As part of a clinical nurse leader (CNL) capstone project, the primary investigator performed a gap analysis on hematology/oncology unit to determine the concerns staff had that prevented them from taking the best care they could of their patients. One opportunity that arose multiple times was that there was a lack of standardization when taking care of patients admitted with sickle cell disease (SCD).
One way that nurses can foster standardization of care is in the creation of smart notes (dot phrases) in the electronic health record, a relatively simple way to inform and guide care. In this project, a smart note was developed to guide nurses in writing their daily nursing notes for patients admitted with SCD. This smart note prompted nurses to answer a series of choices or yes/no questions and write an individualized note on the patient. This project was submitted to the Drexel University Institutional Review Board, protocol #2012008263, and was classified as “not human research determination.”
The primary investigator presented the smart note to nurses on the unit, who were shown how to toggle through choices. In addition, reminder stickers were placed on all nursing touchdown stations about how to access the smart note. The primary investigator ran reports from the EHR from February 1, 2020, through April 30, 2020, and from February 1, 2021, through April 30, 2021, to track the number of SCD ER visits and inpatient admissions. These reports contained information on the type of encounter (ER vs. inpatient), the admit date/time, the discharge date/time, admitting department, age, sex, admitting source (ER, outpatient clinic, or another facility), encounter diagnoses, admission diagnosis, inpatient readmission (yes or no), and inpatient/ER readmission (yes or no). These reports were exported as Excel spreadsheets so that the data could be sorted and tabulated more easily. In addition, reports were run to determine compliance in the utilization of smart notes by nurses.
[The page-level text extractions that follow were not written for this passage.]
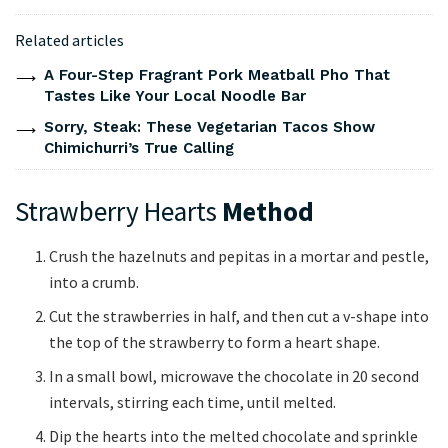
Related articles
A Four-Step Fragrant Pork Meatball Pho That
Tastes Like Your Local Noodle Bar
Sorry, Steak: These Vegetarian Tacos Show
Chimichurri’s True Calling
Strawberry Hearts
Method
Crush the hazelnuts and pepitas in a mortar and pestle,
into a crumb.
Cut the strawberries in half, and then cut a v-shape into
the top of the strawberry to form a heart shape.
In a small bowl, microwave the chocolate in 20 second
intervals, stirring each time, until melted.
Dip the hearts into the melted chocolate and sprinkle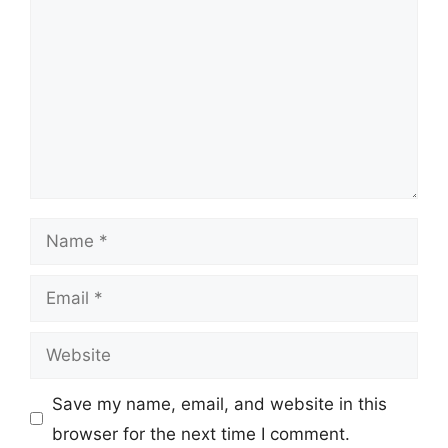
Name
Email
Website
Save my name, email, and website in this
browser for the next time I comment.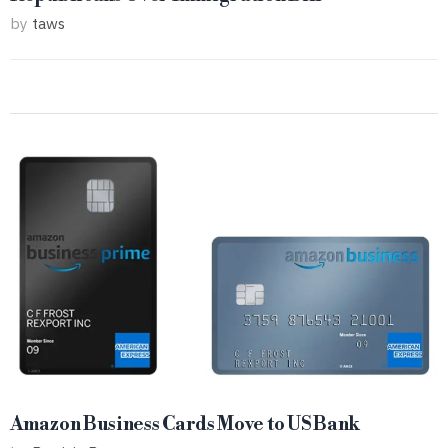
by
taws
Amazon Business Cards Move to US Bank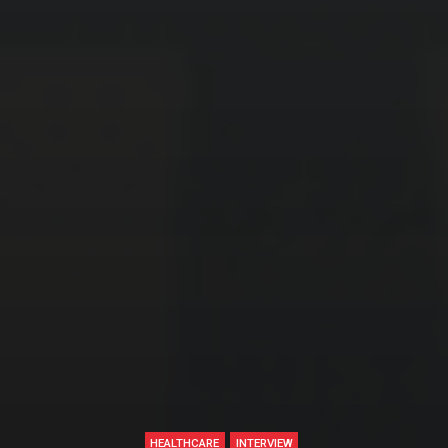
HEALTHCARE
INTERVIEW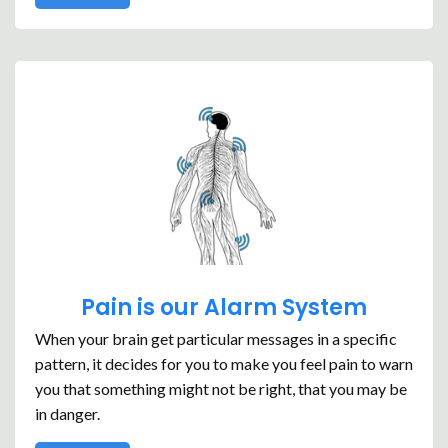
Pain is our Alarm System
When your brain get particular messages in a specific
pattern, it decides for you to make you feel pain to warn
you that something might not be right, that you may be
in danger.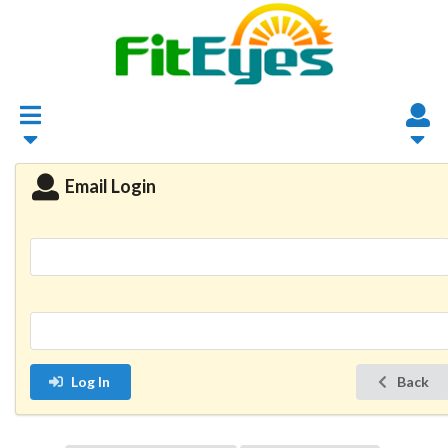
Email Login
Log In
Back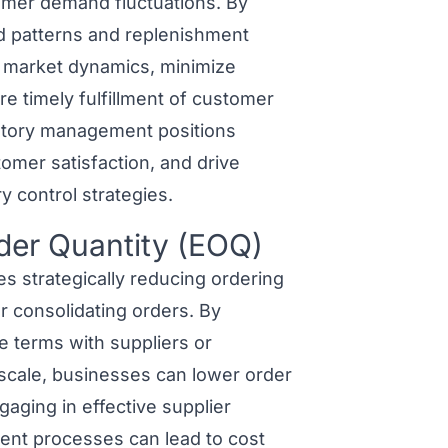
omer demand fluctuations. By
nd patterns and replenishment
g market dynamics, minimize
re timely fulfillment of customer
entory management positions
omer satisfaction, and drive
y control strategies.
der Quantity (EOQ)
 strategically reducing ordering
r consolidating orders. By
e terms with suppliers or
scale, businesses can lower order
aging in effective supplier
nt processes can lead to cost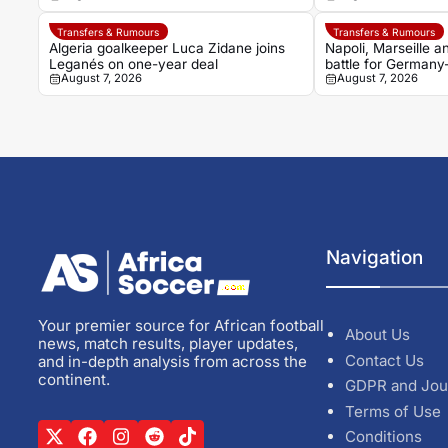
Transfers & Rumours
Transfers & Rumours
Algeria goalkeeper Luca Zidane joins
Napoli, Marseille 
Leganés on one-year deal
battle for Germany
August 7, 2026
August 7, 2026
Noah Atubolu
Navigation
Your premier source for African football
About Us
news, match results, player updates,
Contact Us
and in-depth analysis from across the
continent.
GDPR and Jou
Terms of Use
Conditions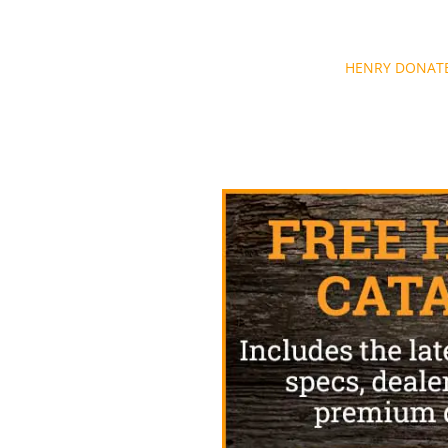
Post
HENRY DONATE
navigation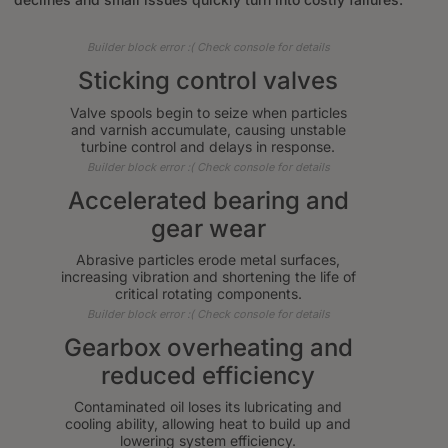
Builder block error :( Check console for details
Sticking control valves
Valve spools begin to seize when particles
and varnish accumulate, causing unstable
turbine control and delays in response.
Builder block error :( Check console for details
Accelerated bearing and
gear wear
Abrasive particles erode metal surfaces,
increasing vibration and shortening the life of
critical rotating components.
Builder block error :( Check console for details
Gearbox overheating and
reduced efficiency
Contaminated oil loses its lubricating and
cooling ability, allowing heat to build up and
lowering system efficiency.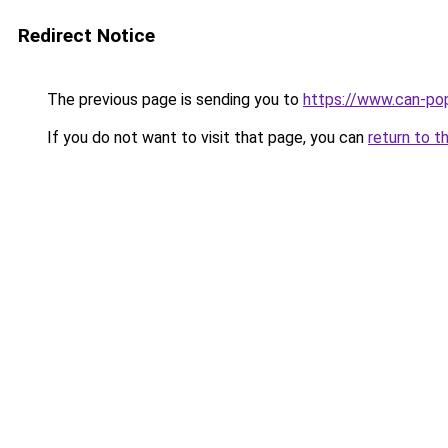
Redirect Notice
The previous page is sending you to
https://www.can-po
If you do not want to visit that page, you can
return to t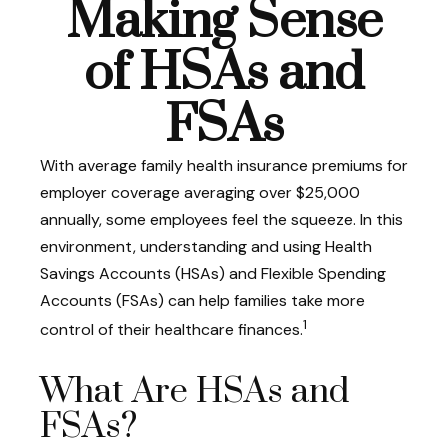
Making Sense
of HSAs and
FSAs
With average family health insurance premiums for
employer coverage averaging over $25,000
annually, some employees feel the squeeze. In this
environment, understanding and using Health
Savings Accounts (HSAs) and Flexible Spending
Accounts (FSAs) can help families take more
1
control of their healthcare finances.
What Are HSAs and
FSAs?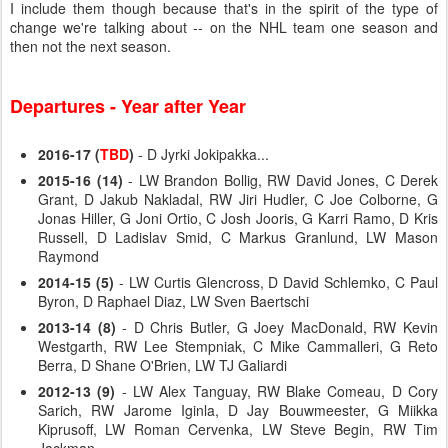
I include them though because that's in the spirit of the type of
change we're talking about -- on the NHL team one season and
then not the next season.
Departures - Year after Year
2016-17 (
TBD
)
- D Jyrki Jokipakka...
2015-16 (14)
- LW Brandon Bollig, RW David Jones, C Derek
Grant, D Jakub Nakladal, RW Jiri Hudler, C Joe Colborne, G
Jonas Hiller, G Joni Ortio, C Josh Jooris, G Karri Ramo, D Kris
Russell, D Ladislav Smid, C Markus Granlund, LW Mason
Raymond
2014-15 (5)
- LW Curtis Glencross, D David Schlemko, C Paul
Byron, D Raphael Diaz, LW Sven Baertschi
2013-14 (8)
- D Chris Butler, G Joey MacDonald, RW Kevin
Westgarth, RW Lee Stempniak, C Mike Cammalleri, G Reto
Berra, D Shane O'Brien, LW TJ Galiardi
2012-13 (9)
- LW Alex Tanguay, RW Blake Comeau, D Cory
Sarich, RW Jarome Iginla, D Jay Bouwmeester, G Miikka
Kiprusoff, LW Roman Cervenka, LW Steve Begin, RW Tim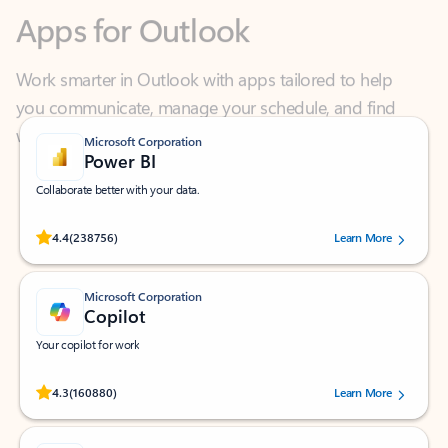
Work smarter in Outlook with apps tailored to help
you communicate, manage your schedule, and find
what you need—simply and fast.
Microsoft Corporation
Power BI
Collaborate better with your data.
Rated (#=ratingAverage#) stars out of 5 stars, by 238756 users.
4.4
(238756)
Learn More
Microsoft Corporation
Copilot
Your copilot for work
Rated (#=ratingAverage#) stars out of 5 stars, by 160880 users.
4.3
(160880)
Learn More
The goal for this project was to see a 10% decrease in average LOS between 2020 and 20201; however, in comparing the same three-month time period in 2020 and 2021 for 7 Schiedt, the average LOS increased from 4.76 days to 5.05 days, representing a 6.09% increase, which did not support the hypothesis. It is difficult to draw specific conclusions from the study time period because during 2020 the COVID-19 pandemic began and health care systems were faced with incredible uncertainly, intense pressure on health care workers, and a lack of proper resources necessary to protect staff and treat patients. There were many variables that contributed to the overall results. However, staff and the primary nurse practitioner caring for this population appreciated its ease of use and amount of information that was included. Because standardizing care of patients with SCD was a major concern during the microsystem assessment, this first effort was deemed successful, and the use of the SCD smart note will be taught to other nurses who care for SCD patients in the hospital.